Brief >>
Reproduce exactly, and solely, the lines running from the top of the data below through the line with "torno al 37% se produjo durante la actividad", both inclusive. Omit pictures.

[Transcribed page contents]
※
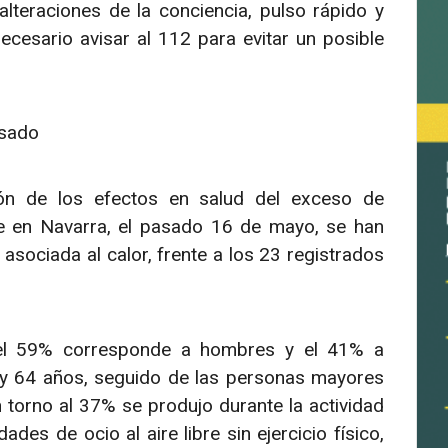
alteraciones de la conciencia, pulso rápido y
necesario avisar al 112 para evitar un posible
asado
ión de los efectos en salud del exceso de
re en Navarra, el pasado 16 de mayo, se han
sociada al calor, frente a los 23 registrados
 el 59% corresponde a hombres y el 41% a
 y 64 años, seguido de las personas mayores
torno al 37% se produjo durante la actividad
ades de ocio al aire libre sin ejercicio físico,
※
Expected answer >>
alteraciones de la conciencia, pulso rápido y
necesario avisar al 112 para evitar un posible
asado
ión de los efectos en salud del exceso de
re en Navarra, el pasado 16 de mayo, se han
sociada al calor, frente a los 23 registrados
 el 59% corresponde a hombres y el 41% a
 y 64 años, seguido de las personas mayores
torno al 37% se produjo durante la actividad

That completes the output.